I recently had a matter in which a worker claimed damages for a food allergy caused by exposure to that particular food as part of a manufacturing process involving that ingredient.
Although the concept of the allergy was relatively new to science, the allergy was medically accepted. If the worker ingested the particular food, he would suffer an anaphylactic reaction.

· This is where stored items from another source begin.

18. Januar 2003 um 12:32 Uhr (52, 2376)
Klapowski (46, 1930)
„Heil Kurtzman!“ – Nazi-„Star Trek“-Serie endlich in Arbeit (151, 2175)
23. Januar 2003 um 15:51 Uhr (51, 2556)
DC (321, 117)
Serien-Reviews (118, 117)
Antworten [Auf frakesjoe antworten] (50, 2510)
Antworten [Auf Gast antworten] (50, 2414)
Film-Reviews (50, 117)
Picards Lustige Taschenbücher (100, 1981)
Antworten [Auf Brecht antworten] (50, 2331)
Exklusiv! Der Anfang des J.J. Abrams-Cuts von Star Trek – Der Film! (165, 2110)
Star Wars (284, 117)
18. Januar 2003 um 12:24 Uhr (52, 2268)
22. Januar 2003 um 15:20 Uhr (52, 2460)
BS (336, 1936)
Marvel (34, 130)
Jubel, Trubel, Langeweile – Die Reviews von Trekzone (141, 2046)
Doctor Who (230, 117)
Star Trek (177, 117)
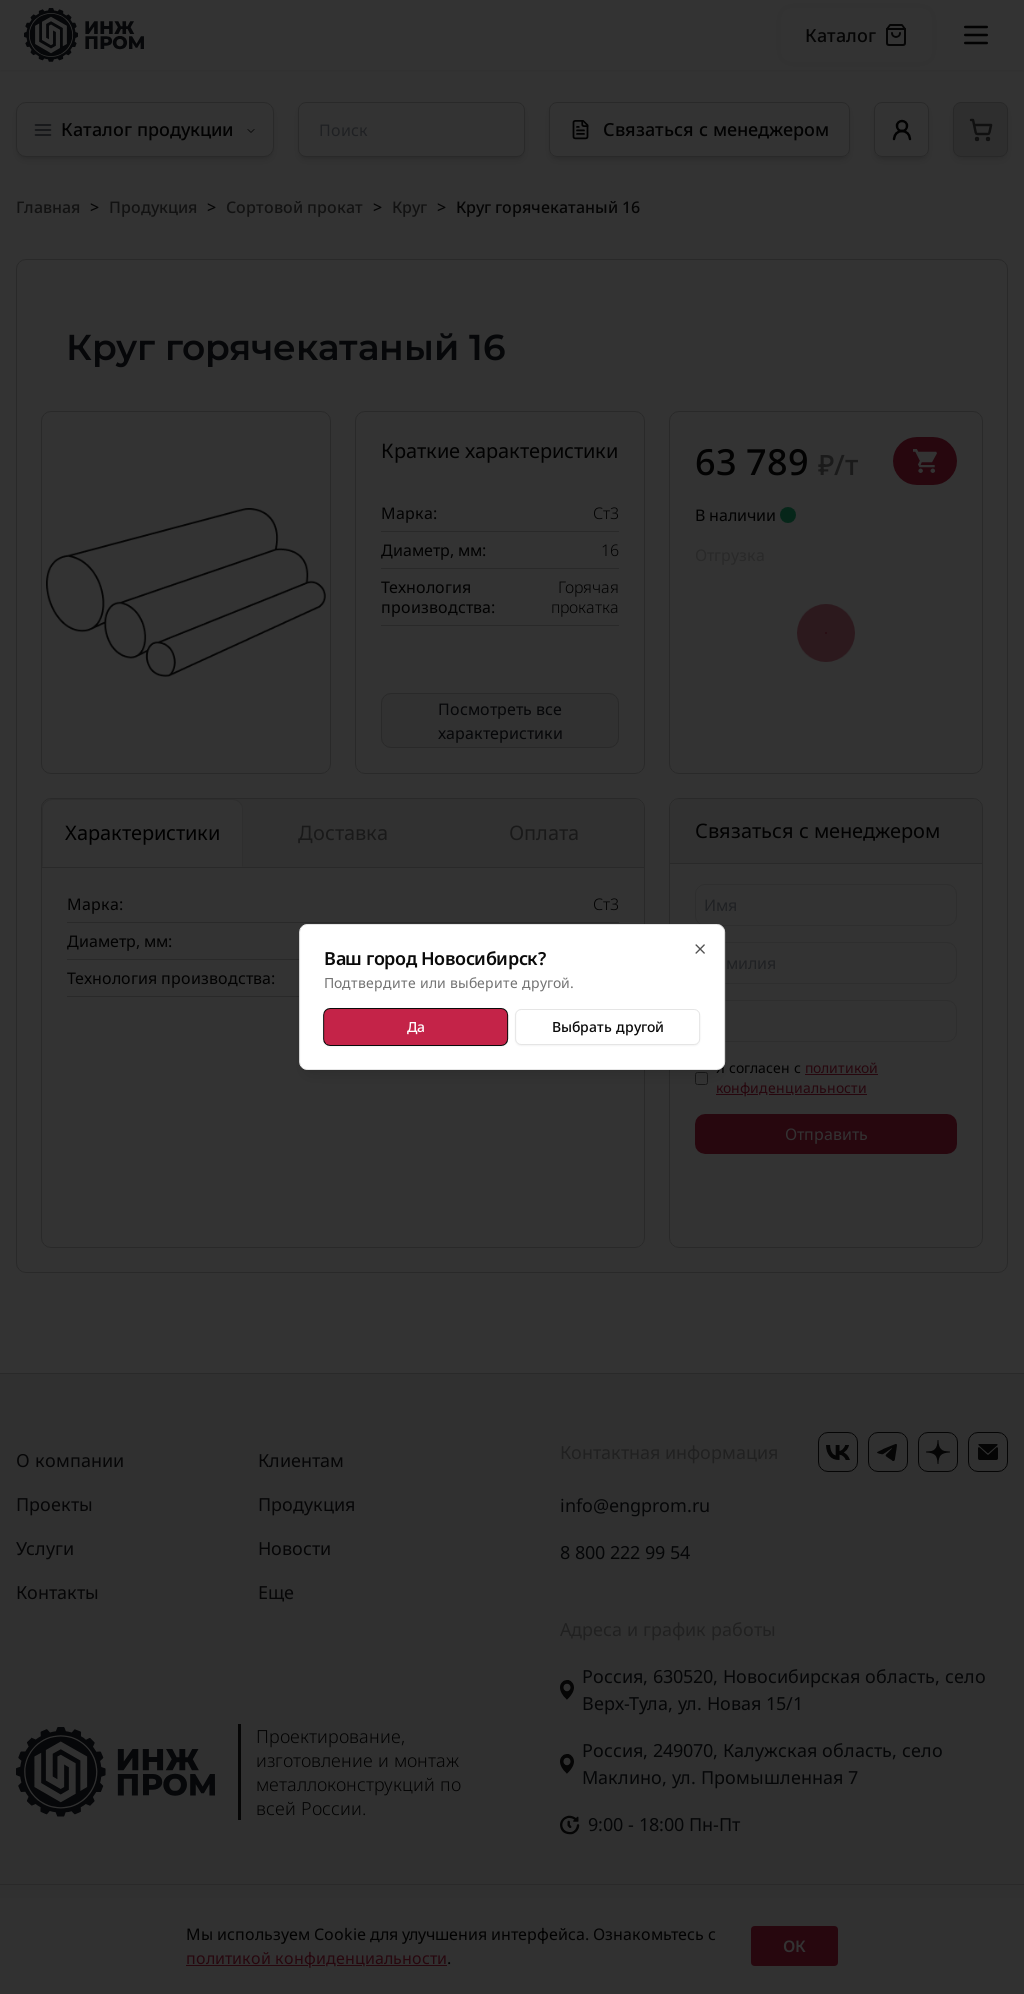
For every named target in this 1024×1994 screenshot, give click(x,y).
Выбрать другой (607, 1026)
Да (416, 1026)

The worker started with the employer in 2010. He made his claim for damages in 2020 as a result of exposure to the particular substance over a period of time from 2010.
I discussed the claim with the employer as part of our investigations. Fortunately, the Employer Representative seemed to recall that the worker commented in his pre-employment medical that he was already sensitive or allergic to the particular substance. Even more fortunately, the employer was able to retrieve the pre-employment medical which did indeed confirm the worker had already been sensitised to that product and knew that to be the case in 2010.
Our own independent investigations uncovered that the worker had been exposed to that substance in an earlier food manufacturing role in Japan.
Once we disclosed the pre-employment medical to the worker's solicitors, the worker’s solicitors withdrew from the claim. Although the worker initially intended to proceed with his damages claim himself, he later agreed to withdraw it.
Cases are often won or lost on the quality of the recordkeeping but this case was a very good example of not only the ability to retrieve the vital document, but the ‘corporate memory’ recalling the evidence which enabled us to defend the claim.